Nonsense about the rabbit we'll somehow pull out of our hat in the self-made Mesopotamian shithole aside (also known at the Liebershade effect--see below), William S. Lind notes that Muqtada Al-Sadr is..."the last, best hope:"

At this point, for those who want to continue the Iraq war, only one objective makes any sense: restoring a state in Iraq before we leave, or more likely as we leave. A state, any kind of state, under any government; to try to specify anything more is, in the face of our military failure, maximalism and unreality.

The likelihood, unfortunately, is that no one can restore a state in Iraq. If anyone can, it is probably Muqtada al-Sadr...

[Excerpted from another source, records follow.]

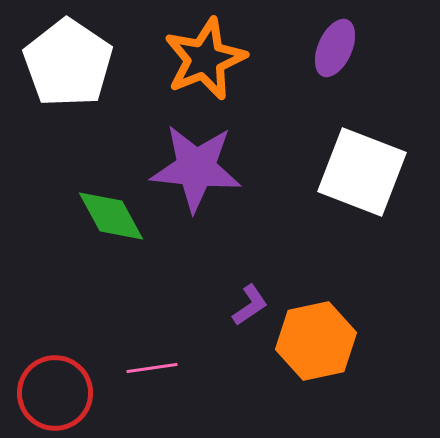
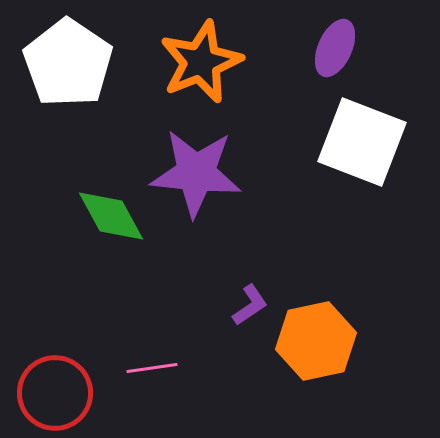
orange star: moved 4 px left, 3 px down
purple star: moved 5 px down
white square: moved 30 px up
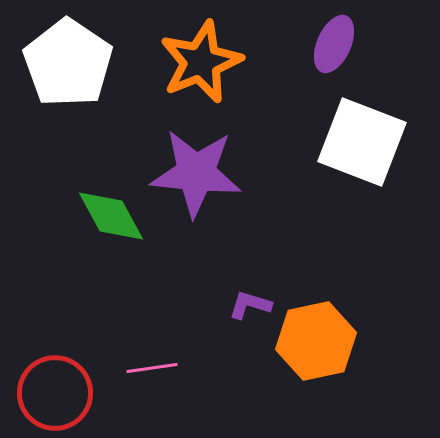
purple ellipse: moved 1 px left, 4 px up
purple L-shape: rotated 129 degrees counterclockwise
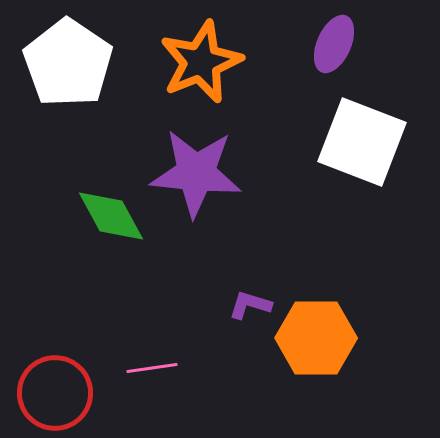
orange hexagon: moved 3 px up; rotated 12 degrees clockwise
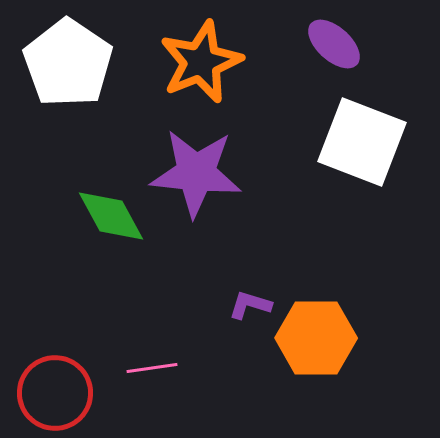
purple ellipse: rotated 72 degrees counterclockwise
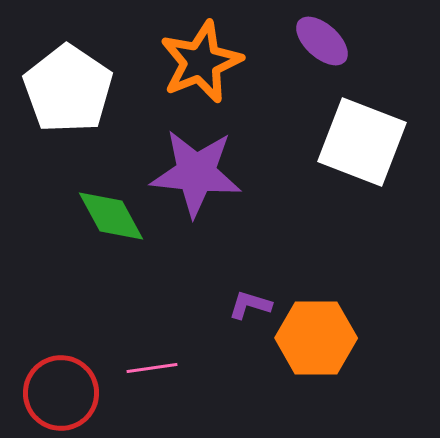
purple ellipse: moved 12 px left, 3 px up
white pentagon: moved 26 px down
red circle: moved 6 px right
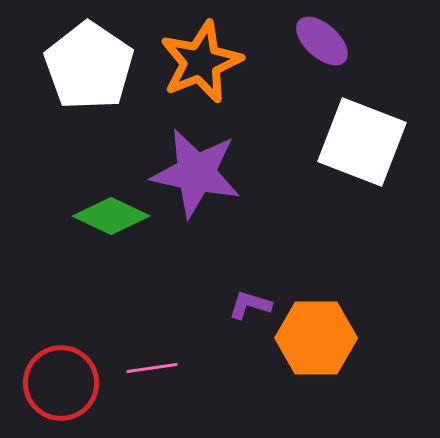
white pentagon: moved 21 px right, 23 px up
purple star: rotated 6 degrees clockwise
green diamond: rotated 36 degrees counterclockwise
red circle: moved 10 px up
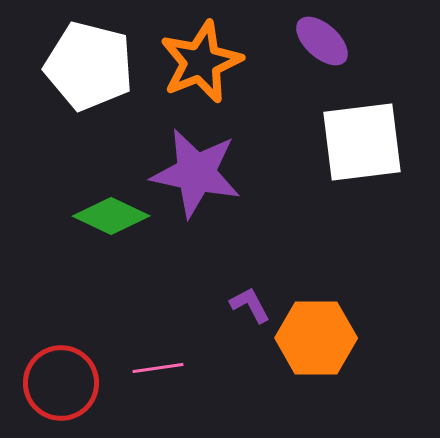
white pentagon: rotated 20 degrees counterclockwise
white square: rotated 28 degrees counterclockwise
purple L-shape: rotated 45 degrees clockwise
pink line: moved 6 px right
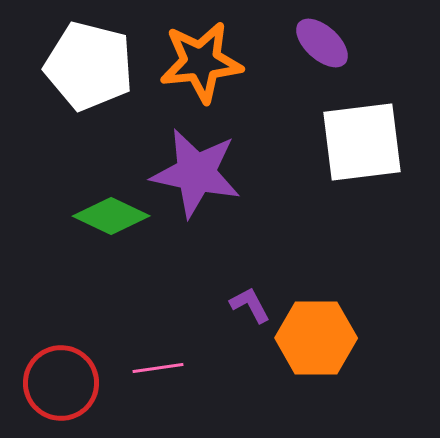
purple ellipse: moved 2 px down
orange star: rotated 16 degrees clockwise
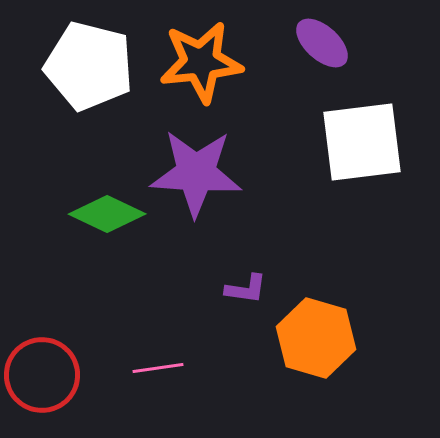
purple star: rotated 8 degrees counterclockwise
green diamond: moved 4 px left, 2 px up
purple L-shape: moved 4 px left, 16 px up; rotated 126 degrees clockwise
orange hexagon: rotated 16 degrees clockwise
red circle: moved 19 px left, 8 px up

The influential Shiite cleric Muqtada al-Sadr publicly emerged Friday for the first time in months, calling for U.S. forces to leave Iraq and vowing to defend Sunnis and Christians. His appearance, and remarks, seemed part of an ongoing tactical shift by al-Sadr to recast himself as a nationalist who can unify and lead a post-occupation Iraq.

This is less of a shift than it might seem. Al-Sadr has maintained communications, and perhaps more, with some Sunni resistance groups all along. I suspect he has had his eye on the brass ring, namely all of Iraq, from the beginning. He knows what the idiots in Washington seem not to know, namely that only a leader who has opposed the occupation and America can hope to have sufficient legitimacy to restore an Iraqi state.

What all this means, in concrete terms, is that America should facilitate al-Sadr's rise to national power. That does not mean embracing him; to do so would be to destroy his legitimacy. Nor is he fool enough to accept any such embrace. Rather, it means staying out of his way, avoiding fights with his Mahdi Army, selectively picking off challengers to him within his own movement (which in fact we may be doing, wittingly or not), and letting our hopeless, worthless puppet government in Baghdad's Green Zone fall into history's wastebasket when the time is right.

None of this will ensure al-Sadr can restore a state in Iraq. Again, the odds are that no one can. But he seems to be the last, best hope.


And the military seems to at least tacitly acknowledge this.

The alternative, which, believe it or not, is effectively the Bush position, is to continue the occupation for its own sake (i.e., blood as an ego salve)...which, as Lind notes in conclusion, is "a gift beyond price to old Osama."